Wenn ein Filmemacher wie Scott Cooper, der sich zuvor, nicht zuletzt dank seines Erstlings „Crazy Heart“, bereits eine gewisse Reputation erworben hat, einen Western dreht, dann sollte man davon ausgehen, dass dessen Erscheinen für jeden Fan einen Pflichttermin im Kino nach sich ziehen dürfte. Weil man davon ausgehen darf, dass es sich bei dem Werk dann eben nicht um einen weiteren „The Mountie“ handelt, um keinen „Stagecoach: The Texas Jack Story“, „Dead Men“ (von 2018; Untertitel bei uns: „Das Gold der Apachen“) oder was da in den letzten zehn Jahren nicht noch so alles an billigen Genre-Neuzugängen herausgekommen ist, sondern um den nächsten potentiell großen Streifen, vielleicht sogar Klassiker. Eben einen, der hierzulande überhaupt noch in die Lichtspielhäuser kommt. Tatsächlich wurde „Feinde – Hostiles“ diese Ehre zuteil und trotzdem ist dieser Beitrag an mir eine ganze Weile lang vorbeigegangen. Generell habe ich das Gefühl, dass Coopers Werk ein wenig unter dem Radar geflogen ist und dies vermutlich immer noch tut, aber ich hatte von seinem Erscheinen so gar nichts mitbekommen. Dementsprechend war ich seinerzeit auch schon mal gar nicht im Kino, als er rauskam. Ich habe ihn erst eine ganze Weile später zufällig in einem Onlineshop entdeckt und dann auch nicht sofort zugeschlagen. Ich weiß nicht, ob es an seinem selten unintuitiven (wenn es dieses Wort gibt) deutschen Titel lag oder schlicht daran, dass ich für Filme damals leider noch viel weniger Zeit hatte als es heute der Fall ist, tatsächlich aber habe ich ihn mir erst jetzt, im Rahmen meines aktuellen Indianer-Western-Hypes (ausgelöst durch die DEFA-Pferdeopern), zugelegt. Und eigentlich wollte ich ihn mir zur Bewertung dann auch erst nächstes Jahr in etwas abgespeckter Form vornehmen, aber meine Neugier war dann doch größer. Ich musste ihn erstens sofort sehen und muss ihn zweitens nun, nachdem ich um seine Qualität weiß, auch sofort in dem ihm gebührenden Umfang in dieses Lexikon aufnehmen.

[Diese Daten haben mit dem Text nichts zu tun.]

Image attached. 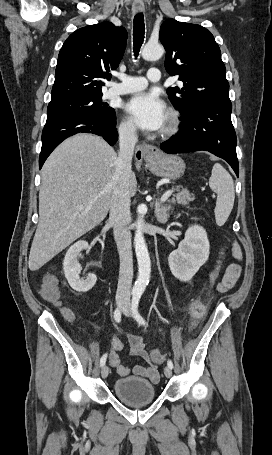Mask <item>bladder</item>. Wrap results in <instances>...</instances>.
<instances>
[{
    "label": "bladder",
    "instance_id": "1",
    "mask_svg": "<svg viewBox=\"0 0 272 455\" xmlns=\"http://www.w3.org/2000/svg\"><path fill=\"white\" fill-rule=\"evenodd\" d=\"M113 389L116 397L130 406L150 404L156 397L155 386L150 381L138 376L117 379Z\"/></svg>",
    "mask_w": 272,
    "mask_h": 455
}]
</instances>
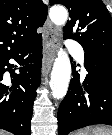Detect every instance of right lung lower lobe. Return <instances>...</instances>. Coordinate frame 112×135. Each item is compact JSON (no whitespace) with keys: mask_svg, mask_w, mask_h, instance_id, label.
<instances>
[{"mask_svg":"<svg viewBox=\"0 0 112 135\" xmlns=\"http://www.w3.org/2000/svg\"><path fill=\"white\" fill-rule=\"evenodd\" d=\"M10 59L20 65V73L12 72ZM42 36L0 59V128L14 135H30L33 102L40 84ZM7 66L8 69L4 67ZM10 71L13 86L2 83ZM15 70V69H14Z\"/></svg>","mask_w":112,"mask_h":135,"instance_id":"98d812e1","label":"right lung lower lobe"}]
</instances>
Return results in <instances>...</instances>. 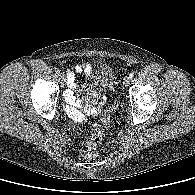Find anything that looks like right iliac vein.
I'll list each match as a JSON object with an SVG mask.
<instances>
[{
	"label": "right iliac vein",
	"instance_id": "right-iliac-vein-1",
	"mask_svg": "<svg viewBox=\"0 0 195 195\" xmlns=\"http://www.w3.org/2000/svg\"><path fill=\"white\" fill-rule=\"evenodd\" d=\"M59 80L61 82H65L66 81V77H65V75L63 73L59 74Z\"/></svg>",
	"mask_w": 195,
	"mask_h": 195
}]
</instances>
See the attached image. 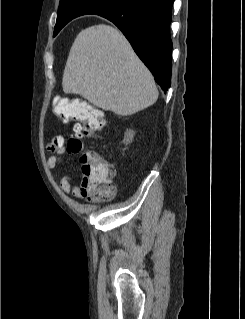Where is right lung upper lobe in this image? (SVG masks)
I'll return each mask as SVG.
<instances>
[{"label":"right lung upper lobe","instance_id":"cb5924a9","mask_svg":"<svg viewBox=\"0 0 245 319\" xmlns=\"http://www.w3.org/2000/svg\"><path fill=\"white\" fill-rule=\"evenodd\" d=\"M60 2H66V4L58 13V18L56 22L57 27L62 28L73 18L84 14H90L89 11L84 10L80 6V3L83 2V0H60Z\"/></svg>","mask_w":245,"mask_h":319}]
</instances>
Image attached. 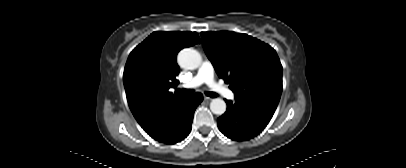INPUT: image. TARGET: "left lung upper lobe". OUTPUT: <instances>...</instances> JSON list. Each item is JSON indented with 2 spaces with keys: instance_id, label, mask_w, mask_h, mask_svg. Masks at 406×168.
<instances>
[{
  "instance_id": "obj_1",
  "label": "left lung upper lobe",
  "mask_w": 406,
  "mask_h": 168,
  "mask_svg": "<svg viewBox=\"0 0 406 168\" xmlns=\"http://www.w3.org/2000/svg\"><path fill=\"white\" fill-rule=\"evenodd\" d=\"M201 35L207 57L236 99L276 109L282 93V65L271 46L229 31Z\"/></svg>"
}]
</instances>
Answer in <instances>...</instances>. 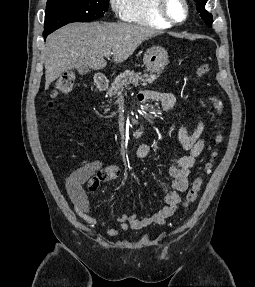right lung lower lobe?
<instances>
[{
  "label": "right lung lower lobe",
  "mask_w": 255,
  "mask_h": 287,
  "mask_svg": "<svg viewBox=\"0 0 255 287\" xmlns=\"http://www.w3.org/2000/svg\"><path fill=\"white\" fill-rule=\"evenodd\" d=\"M50 33H43V35L45 36V38L49 35Z\"/></svg>",
  "instance_id": "obj_1"
}]
</instances>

Tatsächlich ist „Hostiles“ (bleiben wir doch einfach mal beim Originaltitel) nämlich einer von diesen paar Streifen, die man unbedingt im Kino gesehen haben sollte. Optisch kann es für diesen Sehgenuss jedenfalls nur Superlative geben. Coopers Werk ist das visuell beste, das ich seit langer, langer Zeit gesehen haben (was daran liegen dürfte, dass ich „The Revenant“, der davor der letzte gewesen sein dürfte, der mich auf diesem Gebiet ähnlich umgehauen hat, seinerzeit im Kino erlebt habe, was mittlerweile also auch schon wieder fünf Jahre her ist). Die Bildkompositionen von ihm und seinem Kameramann Masanobu Takayanagi sind einfach perfekt! Und schmeicheln somit nicht nur den Augen eines jeden Fans. So, genau so, muss ein Western fotografiert sein. Nur ganz selten werdet ihr einen Film finden, auf den die vielzitierte Aussage, sich jedes seiner Bilder an die Wand hängen zu wollen, so exakt zutrifft wie auf „Hostiles“.

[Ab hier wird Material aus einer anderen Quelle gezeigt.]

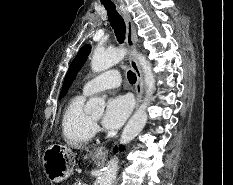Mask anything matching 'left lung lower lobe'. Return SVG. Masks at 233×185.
I'll list each match as a JSON object with an SVG mask.
<instances>
[{
    "label": "left lung lower lobe",
    "instance_id": "1",
    "mask_svg": "<svg viewBox=\"0 0 233 185\" xmlns=\"http://www.w3.org/2000/svg\"><path fill=\"white\" fill-rule=\"evenodd\" d=\"M120 150H123V148H122V147H120ZM114 151H117V149L115 148V149H114Z\"/></svg>",
    "mask_w": 233,
    "mask_h": 185
}]
</instances>
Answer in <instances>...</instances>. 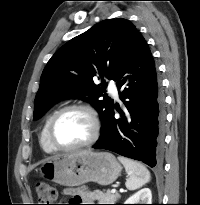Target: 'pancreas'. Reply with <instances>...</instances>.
<instances>
[{"instance_id": "pancreas-1", "label": "pancreas", "mask_w": 200, "mask_h": 205, "mask_svg": "<svg viewBox=\"0 0 200 205\" xmlns=\"http://www.w3.org/2000/svg\"><path fill=\"white\" fill-rule=\"evenodd\" d=\"M91 198L99 201L100 204H114L120 198V194L112 193L110 190L106 192L96 190L91 194Z\"/></svg>"}]
</instances>
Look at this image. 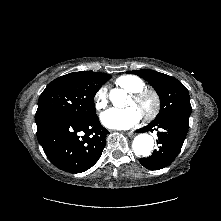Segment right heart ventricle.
Listing matches in <instances>:
<instances>
[{
  "label": "right heart ventricle",
  "mask_w": 221,
  "mask_h": 221,
  "mask_svg": "<svg viewBox=\"0 0 221 221\" xmlns=\"http://www.w3.org/2000/svg\"><path fill=\"white\" fill-rule=\"evenodd\" d=\"M116 84L130 93H134L145 88V82L134 75L120 76L117 78Z\"/></svg>",
  "instance_id": "right-heart-ventricle-1"
}]
</instances>
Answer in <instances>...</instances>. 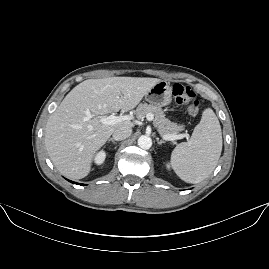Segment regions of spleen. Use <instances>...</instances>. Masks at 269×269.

Und wenn man dann noch mit so einer Intro-Sequenz aufwarten kann… Die ist auf den Punkt inszeniert, unfassbar ästhetisch und gleichsam grausam bebildert, superspannend, atemberaubend und erstklassig gespielt. Western-Herz was willst du mehr? In diesem Fall wüsste ich jetzt aus dem Stehgreif gar nicht zu sagen, wann mich ein filmischer Aufgalopp davor zuletzt sofort so dermaßen in seinen Bann gezogen hat. Diesbezügliche Vergleiche kann man jedenfalls auch nur dem obersten Regal entnehmen.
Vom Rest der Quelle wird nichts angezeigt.